Recently, insurers have distributed refund checks based on requirements in the Patient Protection and Affordable Care Act, which states that at least 85 percent (80 percent in some cases) of premium revenues must be spent on health care costs and health care improvement activities. This percentage, known as the medical loss ratio, excludes expenses for administration and marketing. For each policy, if the insurer spends less than 85 percent of premiums on qualifying health care costs, it is required to issue a rebate to the policyholder in the form of a premium credit or cash payment. Both the rebate and a notice containing MLR information were provided to the policyholder by August 1. A notice also was provided to all plan enrollees.
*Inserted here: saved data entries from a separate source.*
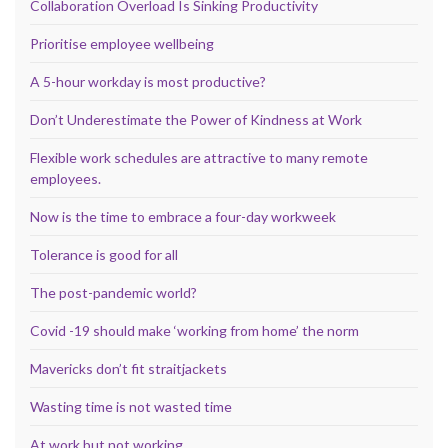
Collaboration Overload Is Sinking Productivity
Prioritise employee wellbeing
A 5-hour workday is most productive?
Don’t Underestimate the Power of Kindness at Work
Flexible work schedules are attractive to many remote
employees.
Now is the time to embrace a four-day workweek
Tolerance is good for all
The post-pandemic world?
Covid -19 should make ‘working from home’ the norm
Mavericks don’t fit straitjackets
Wasting time is not wasted time
At work but not working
In addition, certain MLR data becomes public information after an MLR report is filed with the Department of Health and Human Services (HHS) and is available here.
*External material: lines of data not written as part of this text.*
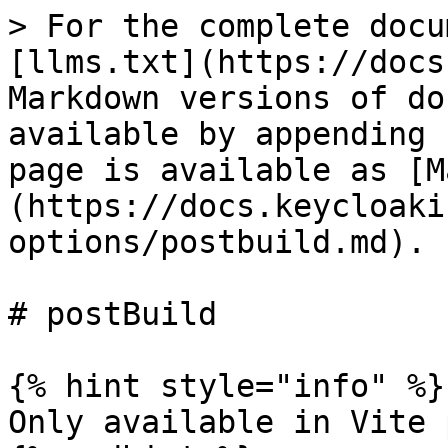
> For the complete docu
[llms.txt](https://docs
Markdown versions of do
available by appending 
page is available as [M
(https://docs.keycloaki
options/postbuild.md).

# postBuild

{% hint style="info" %}

Only available in Vite 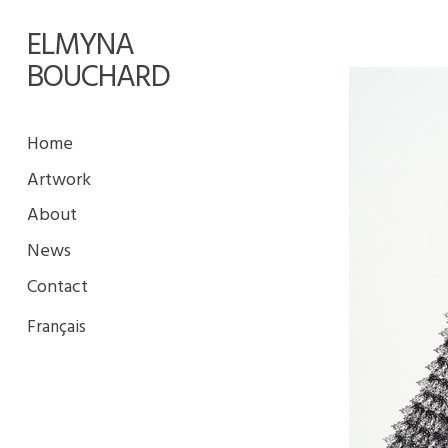
ELMYNA
BOUCHARD
Home
Artwork
About
News
Contact
Français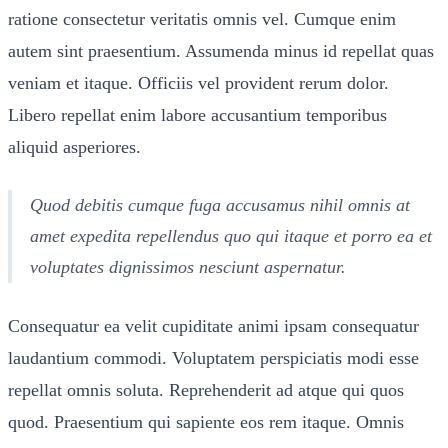
ratione consectetur veritatis omnis vel. Cumque enim
autem sint praesentium. Assumenda minus id repellat quas
veniam et itaque. Officiis vel provident rerum dolor.
Libero repellat enim labore accusantium temporibus
aliquid asperiores.
Quod debitis cumque fuga accusamus nihil omnis at
amet expedita repellendus quo qui itaque et porro ea et
voluptates dignissimos nesciunt aspernatur.
Consequatur ea velit cupiditate animi ipsam consequatur
laudantium commodi. Voluptatem perspiciatis modi esse
repellat omnis soluta. Reprehenderit ad atque qui quos
quod. Praesentium qui sapiente eos rem itaque. Omnis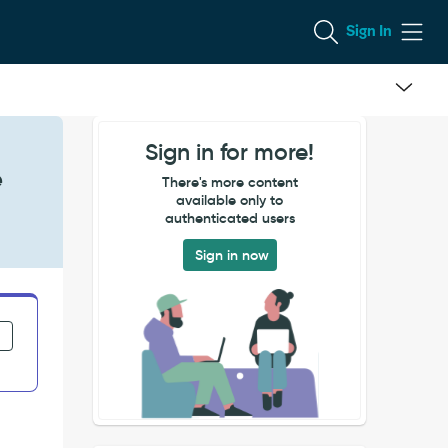
Sign In
Sign in for more!
e
There's more content
available only to
authenticated users
Sign in now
Additional Information on ERISA-Covered Plans

Most—but not all—group health plans are governed by the Employee Retirement Income Security Act (ERISA). Employers with ERISA plans must determine if the rebate qualifies as a plan asset. According to Technical Release 2011-4 issued by the U.S. Department of Labor, a rebate is a plan asset if the plan or its trust is the policyholder, or if the employer is the policyholder and premiums were paid out of trust assets, unless a specific plan or policy addresses rebate distributions. Also, if the employer was the policyholder and premiums were not fully paid out of trust assets, i.e., the employer paid part of the premiums from its general assets, the rebate is a plan asset to the extent of premiums paid by plan participants.

The portion of MLR rebate determined to be a plan asset must be exclusively used for the benefit of the plan’s participants and beneficiaries. The rebate can be distributed to participants or applied toward future premium payments or benefit enhancements. Employers with multiple policies must take care to allocate the rebates to the proper health plan. In addition, employers who do not maintain a health plan trust should ensure any rebates are used within three months to avoid violating ERISA.

Additional Information on Non-Federal Government Plans

Non-federal governmental plans, including state and local governments, must use the employee portion of the rebate for the benefit of covered employees. Interim final regulations issued by the HHS state that benefits may include a reduction to the enrollees’ portion of the annual premiums in the year the rebate is paid or a cash refund to those covered by the group health policy for which the rebate is based.

Additional Information on Other Nongovernmental, Non-ERISA Plans

Final regulations issued by HHS address nongovernmental, non-ERISA plans, such as church plans. Rebates for these plans will be issued directly to the enrollees unless the policyholder provides written assurance to the insurer that the rebates will be used for the benefit of the enrollees.